What you will do - Leave the images out, and otherwise write out each entry exactly.

Material provided -
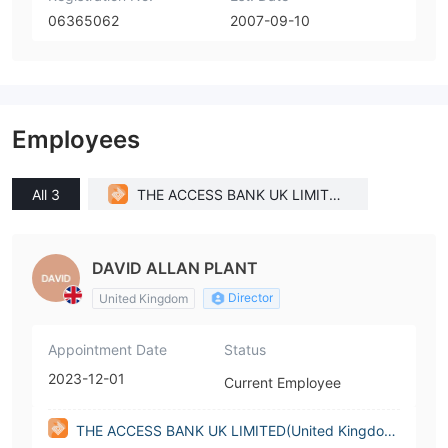
06365062
2007-09-10
Employees
All 3
THE ACCESS BANK UK LIMITED
(United Kingdom)
DAVID ALLAN PLANT
Director
United Kingdom
Appointment Date
Status
2023-12-01
Current Employee
THE ACCESS BANK UK LIMITED(United Kingdo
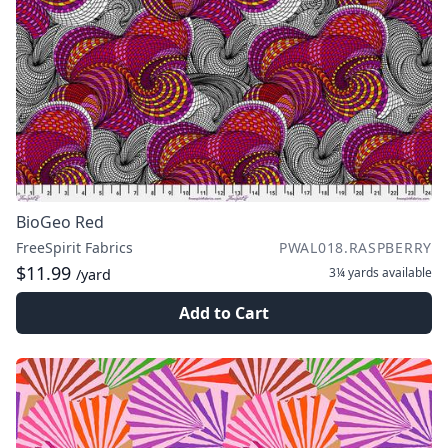
BioGeo Red
FreeSpirit Fabrics
PWAL018.RASPBERRY
$11.99
3¼ yards
available
/yard
Add to Cart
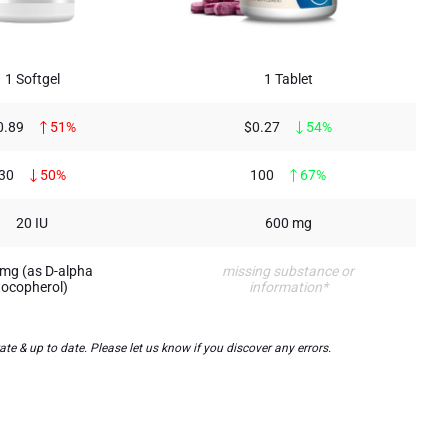
1 Softgel
1 Tablet
0.89
51%
$0.27
54%
30
50%
100
67%
20 IU
600 mg
mg (as D-alpha
missing substance or
tocopherol)
information*
 & up to date. Please let us know if you discover any errors.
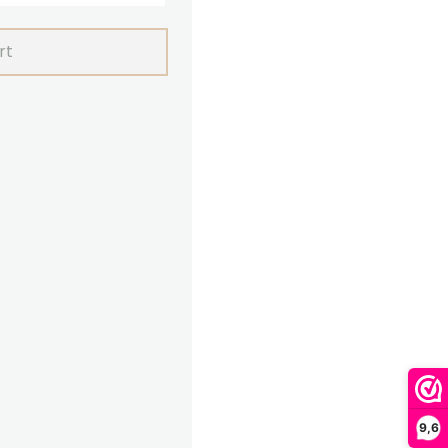
rt
9,6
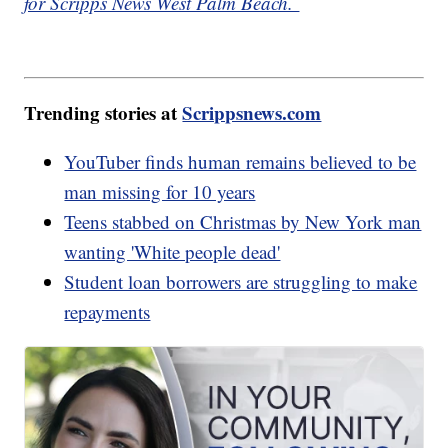
for Scripps News West Palm Beach.
Trending stories at
Scrippsnews.com
YouTuber finds human remains believed to be
man missing for 10 years
Teens stabbed on Christmas by New York man
wanting 'White people dead'
Student loan borrowers are struggling to make
repayments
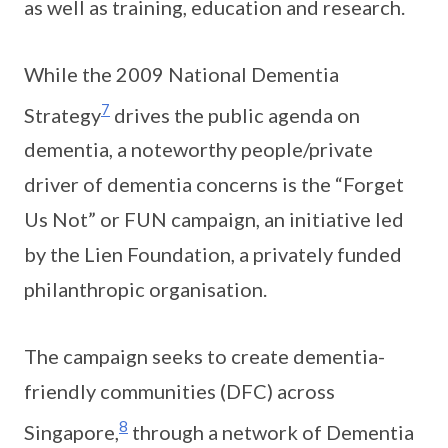
as well as training, education and research.
While the 2009 National Dementia
7
Strategy
drives the public agenda on
dementia, a noteworthy people/private
driver of dementia concerns is the “Forget
Us Not” or FUN campaign, an initiative led
by the Lien Foundation, a privately funded
philanthropic organisation.
The campaign seeks to create dementia-
friendly communities (DFC) across
8
Singapore,
through a network of Dementia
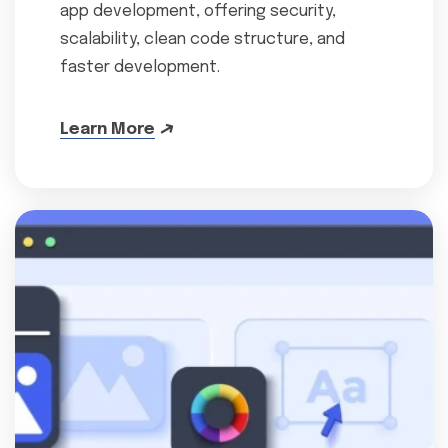
app development, offering security,
scalability, clean code structure, and
faster development.
Learn More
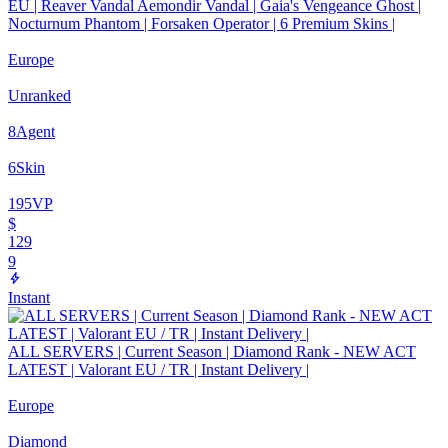
EU | Reaver Vandal Aemondir Vandal | Gaia's Vengeance Ghost |
Nocturnum Phantom | Forsaken Operator | 6 Premium Skins |
Europe
Unranked
8
Agent
6
Skin
195
VP
$
129
9
Instant
ALL SERVERS | Current Season | Diamond Rank - NEW ACT
LATEST | Valorant EU / TR | Instant Delivery |
Europe
Diamond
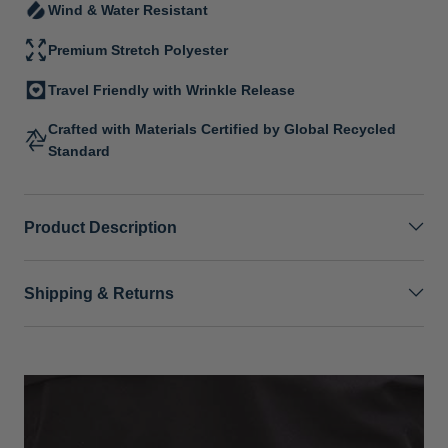
Wind & Water Resistant
Premium Stretch Polyester
Travel Friendly with Wrinkle Release
Crafted with Materials Certified by Global Recycled
Standard
Product Description
Shipping & Returns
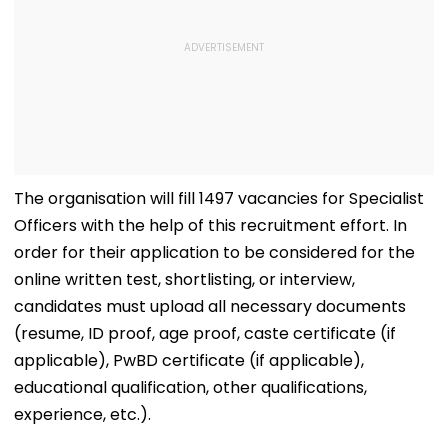
The organisation will fill 1497 vacancies for Specialist
Officers with the help of this recruitment effort. In
order for their application to be considered for the
online written test, shortlisting, or interview,
candidates must upload all necessary documents
(resume, ID proof, age proof, caste certificate (if
applicable), PwBD certificate (if applicable),
educational qualification, other qualifications,
experience, etc.).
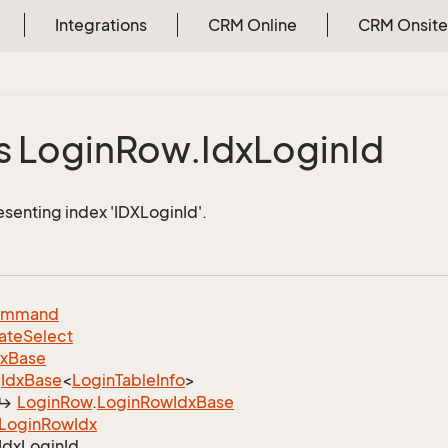
Integrations
CRM Online
CRM Onsite
s Login
Row.
Idx
Login
Id
esenting index 'IDXLoginId'.
ommand
ate
Select
dx
Base
Idx
Base
<
Login
Table
Info
>
Login
Row
.
Login
Row
Idx
Base
Login
Row
Idx
Idx
Login
Id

Response below -
06365062
2007-09-10
Employees
All 3
THE ACCESS BANK UK LIMITED
(United Kingdom)
DAVID ALLAN PLANT
Director
United Kingdom
Appointment Date
Status
2023-12-01
Current Employee
THE ACCESS BANK UK LIMITED(United Kingdo
BioGeo Red
FreeSpirit Fabrics
PWAL018.RASPBERRY
$11.99
3¼ yards
available
/yard
Add to Cart
1 Softgel
1 Tablet
0.89
51%
$0.27
54%
30
50%
100
67%
20 IU
600 mg
mg (as D-alpha
missing substance or
tocopherol)
information*
 & up to date. Please let us know if you discover any errors.
rt
9,6
for Scripps News West Palm Beach.
Trending stories at
Scrippsnews.com
YouTuber finds human remains believed to be
man missing for 10 years
Teens stabbed on Christmas by New York man
wanting 'White people dead'
Student loan borrowers are struggling to make
repayments
as well as training, education and research.
While the 2009 National Dementia
7
Strategy
drives the public agenda on
dementia, a noteworthy people/private
driver of dementia concerns is the “Forget
Us Not” or FUN campaign, an initiative led
by the Lien Foundation, a privately funded
philanthropic organisation.
The campaign seeks to create dementia-
friendly communities (DFC) across
8
Singapore,
through a network of Dementia
app development, offering security,
scalability, clean code structure, and
faster development.
Learn More
EU | Reaver Vandal Aemondir Vandal | Gaia's Vengeance Ghost |
Nocturnum Phantom | Forsaken Operator | 6 Premium Skins |
Europe
Unranked
8
Agent
6
Skin
195
VP
$
129
9
Instant
ALL SERVERS | Current Season | Diamond Rank - NEW ACT
LATEST | Valorant EU / TR | Instant Delivery |
Europe
Diamond
Wind & Water Resistant
Premium Stretch Polyester
Travel Friendly with Wrinkle Release
Crafted with Materials Certified by Global Recycled
Standard
Product Description
Shipping & Returns
The organisation will fill 1497 vacancies for Specialist
Officers with the help of this recruitment effort. In
order for their application to be considered for the
online written test, shortlisting, or interview,
candidates must upload all necessary documents
(resume, ID proof, age proof, caste certificate (if
applicable), PwBD certificate (if applicable),
educational qualification, other qualifications,
experience, etc.).
Integrations
CRM Online
CRM Onsite
s Login
Row.
Idx
Login
Id
esenting index 'IDXLoginId'.
ommand
ate
Select
dx
Base
Idx
Base
<
Login
Table
Info
>
Login
Row
.
Login
Row
Idx
Base
Login
Row
Idx
Idx
Login
Id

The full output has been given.